Street cleaning this year eliminated towing and added use of crews on foot. (Photo: City of Cambridge)

A popular but flawed test of ticketing instead of towing cars during Cambridge’s street-cleaning season will get a second year, but – with the permission of the state Legislature – adjusted to include higher fines.

City councillors approved language Monday for Beacon Hill asking to double the current cost of a ticket to $100. A repeat offender could wind up being charged a total of $250 in the proposed home-rule petition, and that could incentivize drivers to pay more attention to the need to make way for city sweepers.

Residents like the program and want to keep it (69 percent to 21 percent, according to a city survey), but “an increasing number of vehicles are not moving and that needs to change,” according to a report heard Monday. Tickets issued for street-cleaning parking violations rose by an average of 93 percent during the 2023 test, but “the number of vehicles not moving for street cleaning has more than doubled in the late summer and fall, when debris is heaviest on the streets. This has made maintaining clean streets challenging.”

Since the street-cleaning test was implemented in April, streets have been dirtier, city councillor Paul Toner said.

“I’ve been getting emails with people sending me pictures with their streets covered in leaves,” Toner said.

Proposing hitting reverse

If it was up to him, he said, the city would return to the traditional towing system.

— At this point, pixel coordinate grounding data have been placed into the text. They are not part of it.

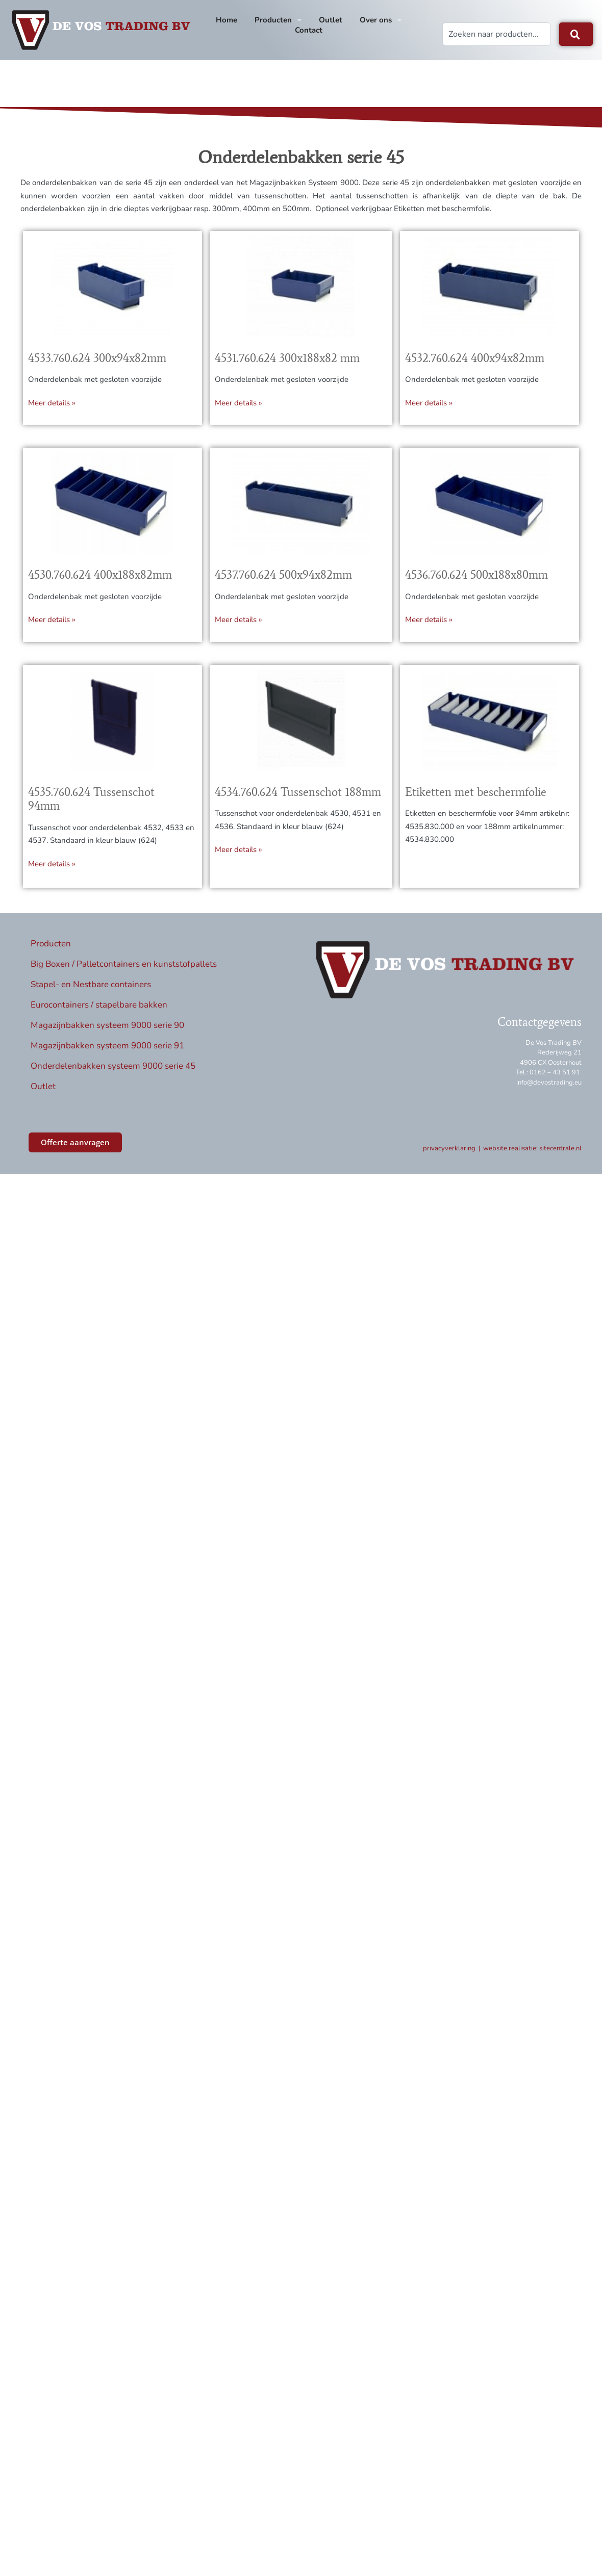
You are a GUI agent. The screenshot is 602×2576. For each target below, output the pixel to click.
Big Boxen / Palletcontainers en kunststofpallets (124, 973)
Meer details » (52, 412)
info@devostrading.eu (549, 1091)
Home (226, 20)
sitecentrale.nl (560, 1158)
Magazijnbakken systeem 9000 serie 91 (107, 1055)
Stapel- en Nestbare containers (91, 993)
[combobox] (496, 34)
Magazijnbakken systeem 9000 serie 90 (107, 1034)
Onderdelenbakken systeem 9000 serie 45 (113, 1075)
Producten (278, 20)
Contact (308, 30)
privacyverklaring (449, 1158)
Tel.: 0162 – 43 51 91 (548, 1082)
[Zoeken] (576, 34)
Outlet (330, 20)
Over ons (381, 20)
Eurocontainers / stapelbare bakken (99, 1014)
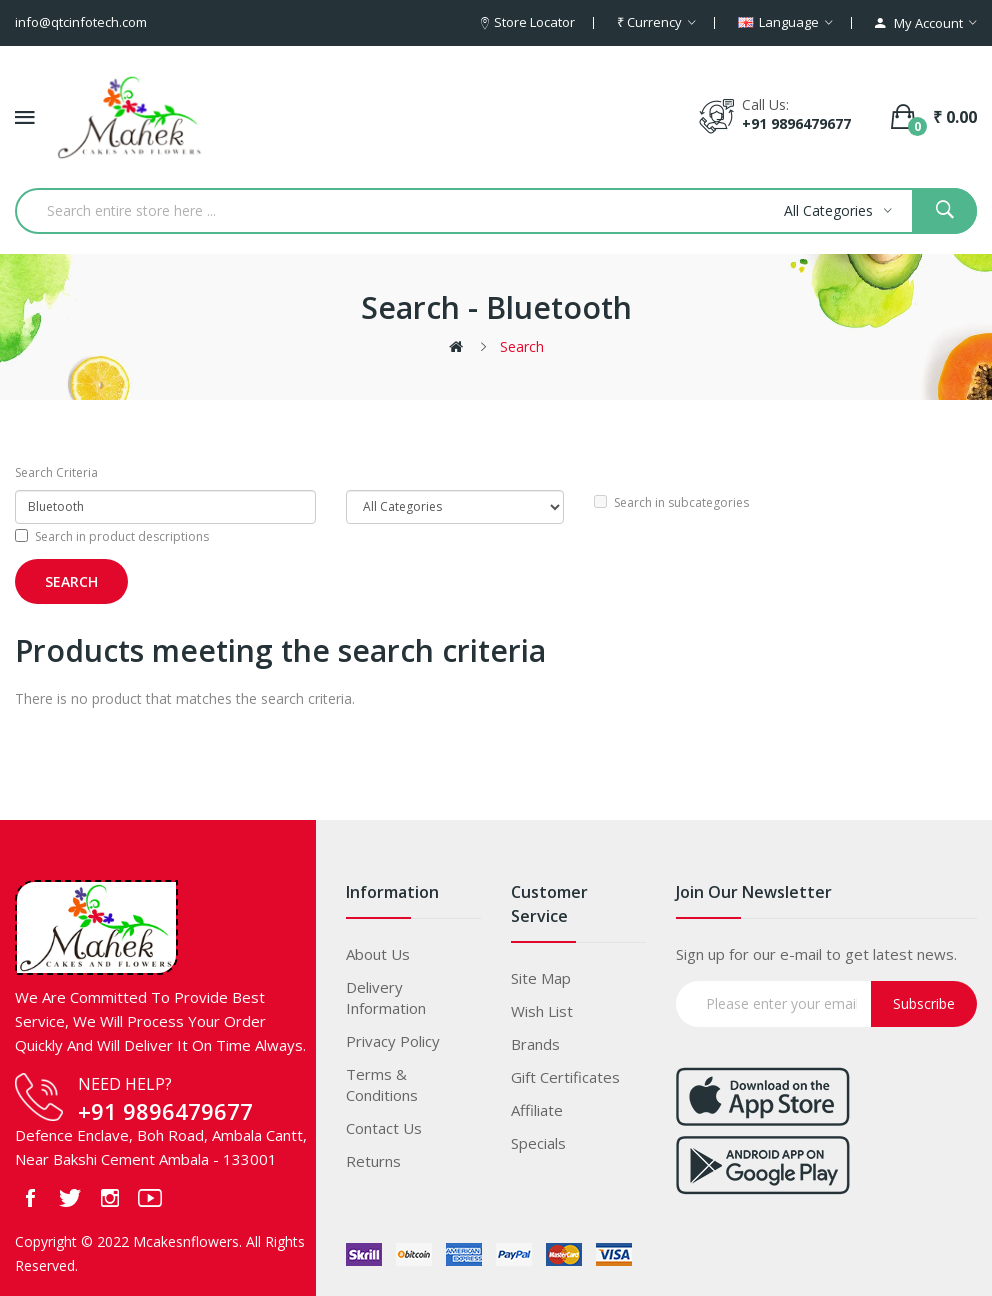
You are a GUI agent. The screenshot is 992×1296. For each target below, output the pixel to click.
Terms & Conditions (382, 1084)
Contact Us (384, 1128)
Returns (373, 1161)
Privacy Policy (393, 1041)
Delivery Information (386, 997)
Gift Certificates (565, 1077)
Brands (535, 1044)
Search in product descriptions (112, 536)
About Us (378, 954)
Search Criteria (56, 472)
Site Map (541, 978)
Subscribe (924, 1003)
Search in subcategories (671, 502)
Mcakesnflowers (186, 1241)
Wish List (542, 1011)
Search (522, 346)
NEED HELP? (125, 1084)
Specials (538, 1143)
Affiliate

“The thing that really drives me crazy is the solution is to raise the cost of parking tickets when the justification for doing this in the first place was [towing] was supposedly a financial burden on especially lower-income people,” Toner said.

Raising fines in a program designed to save drivers money is less contradictory than it might seem, because the cost of towing is still substantially more expensive, Department of Public Works commissioner Kathleen Watkins said. The traditional approach involves the cost of a ticket, a tow, potentially a day or more of impoundment and the time and expense needed to get a car back from the lot.

The city went into the test knowing fines might have to be eventually increased. “Where can we get to that gets people to move their vehicles without reinstating towing?” Watkins asked.

Councillor E. Denise Simmons voted no to increasing fines and voiced support for an increase in street cleaning instead, going to two days a month instead of one between April and December. The idea was not adopted.

Toner was the other vote against.

Famous announcement

Also discussed at the meeting was how residents are reminded of street cleaning, and whether that needs to be changed. The city has a system in which residents can register their address and sign up for notifications through email or text that sweepers – and ticketers – are coming through.

Some people might not have access to online reminders, and there needs to be more community outreach on street cleaning, Simmons said.

Another way the city alerts residents to street cleaning is a truck that drives around and calls out a recorded warning to move cars out of the way. Since the early 2000s, that famous announcement was the voice of emergency dispatcher Hector Perez – and changing it was another experiment that needed refinement.

“As part of our efforts to be a little less male at DPW, we recorded it with a female voice – and I would say very early on we got a lot of feedback that whatever the tone and the pitch of that voice was, people could not hear it,” Watkins said. “So we re-recorded the message with the original person.”

The year ahead will be another “evolution” for the street-cleaning program, Watkins said.

“I frame it that way in terms of wanting to really increase the tickets and then see how that works, and then continuing on the outreach,” Watkins said.